Metabolic gene expression is the main transcriptional distinction between early diapause and quiescence (Table 1). This general result corroborates findings from many other gene expression studies of insect diapause, which have documented profound transcriptional changes related to metabolism in diapausing larvae, pupae and adult insects (e.g. Emerson et al., 2010; Ragland et al., 2010; Ragland et al., 2011; Reynolds et al., 2012), and many other physiological studies that have outlined various mechanisms of metabolic restructuring during diapause (reviewed in Hahn and Denlinger, 2007; Hahn and Denlinger, 2011; Hand et al., 2011). In general, diapausing animals survive extended periods of developmental arrest by increasing nutrient stores during diapause preparation, and reducing metabolism during developmental arrest.
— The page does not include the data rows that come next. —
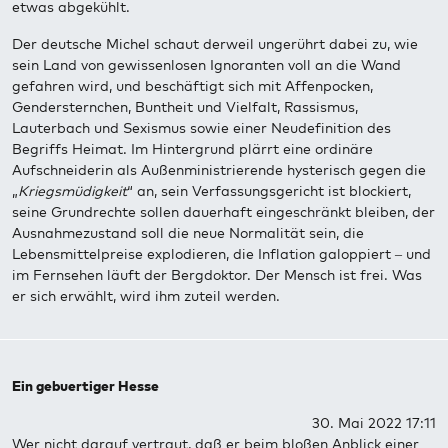
etwas abgekühlt.
Der deutsche Michel schaut derweil ungerührt dabei zu, wie
sein Land von gewissenlosen Ignoranten voll an die Wand
gefahren wird, und beschäftigt sich mit Affenpocken,
Gendersternchen, Buntheit und Vielfalt, Rassismus,
Lauterbach und Sexismus sowie einer Neudefinition des
Begriffs Heimat. Im Hintergrund plärrt eine ordinäre
Aufschneiderin als Außenministrierende hysterisch gegen die
„
Kriegsmüdigkeit
“ an, sein Verfassungsgericht ist blockiert,
seine Grundrechte sollen dauerhaft eingeschränkt bleiben, der
Ausnahmezustand soll die neue Normalität sein, die
Lebensmittelpreise explodieren, die Inflation galoppiert – und
im Fernsehen läuft der Bergdoktor. Der Mensch ist frei. Was
er sich erwählt, wird ihm zuteil werden.
Ein gebuertiger Hesse
30. Mai 2022 17:11
Wer nicht darauf vertraut, daß er beim bloßen Anblick einer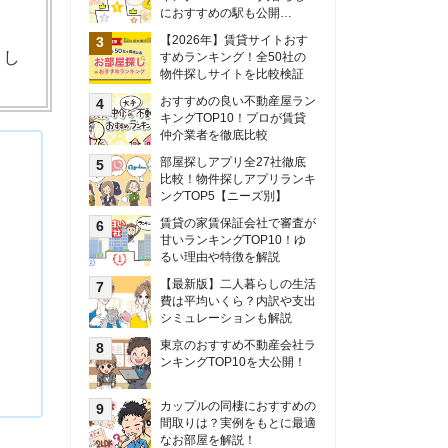
甘いランキングTOP10！ゆ
るい理由や特徴を解説
【最新版】二人暮らしの生活
費は平均いくら？内訳や支出
シミュレーションも解説
東京のおすすめ不動産会社ラ
ンキングTOP10を大公開！
カップルの同棲におすすめの
間取りは？実例をもとに最適
なお部屋を解説！
シングルマザーの生活費は平
均いくら？母子家庭の収入や
支援制度についても解説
How these metabolic changes are achieved differs among species: insects vary in the degree that metabolism is suppressed during diapause (Chaplin and Wells, 1982; Denlinger et al., 1972; Reynolds and Hand, 2009a), and in the specific nutrient compositions that are stored and later utilized, although energy stores in form of triacylglycerides (Danks, 1987; Hahn and Denlinger, 2007), glycogen (Danks, 1987; Zhou and Miesfeld, 2009) and specialized storage proteins (Burmester, 1999; Denlinger et al., 2005) are common. Below, we discuss gene expression changes underlying the metabolism of different types of nutrient stores during diapause.

Carbohydrate metabolism

Glycolysis is the first step in generating metabolic energy from glucose. Gluconeogenesis reverses the glycolytic process, generating glucose from pyruvate, and uses many of the steps of glycolysis in reverse. Upregulation of the gluconeogenetic process has been implicated in previous studies of diapause gene expression (Baker and Russell, 2009; Emerson et al., 2010; Ragland et al., 2010; Ragland et al., 2011), and in a diapause context is considered consistent with reliance on anerobic metabolism (Hahn and Denlinger, 2011). At 11 dpov, both the glycolysis/gluconeogenesis pathway and the pyruvate metabolism pathway were enriched for DE genes, most of which had higher expression in diapause (Table 1). Pepck (phosphoenolpyruvate carboxykinase; AAEL000006, AAEL000080), which encodes a rate-limiting enzyme in gluconeogenesis, and a gapdh homolog (glyceraldehyde 3 phosphate dehydrogenase; AAEL016984) had higher expression under diapausing conditions. These results are consistent with upregulation of gluconeogenesis, which suggests a shift towards anerobic metabolism. In contrast, pyk (pyruvate kinase; AAEL012576, AAEL014913) also had higher expression, which should indicate reliance on glycolysis, because PyK converts phosphoenolpyruvate to the end-product of the glycolysis pathway, pyruvate. However, these results are not necessarily contradictory, as PyK can be inhibited via post-translational modification under fasting conditions (Feliú et al., 1976; Llorente et al., 1970).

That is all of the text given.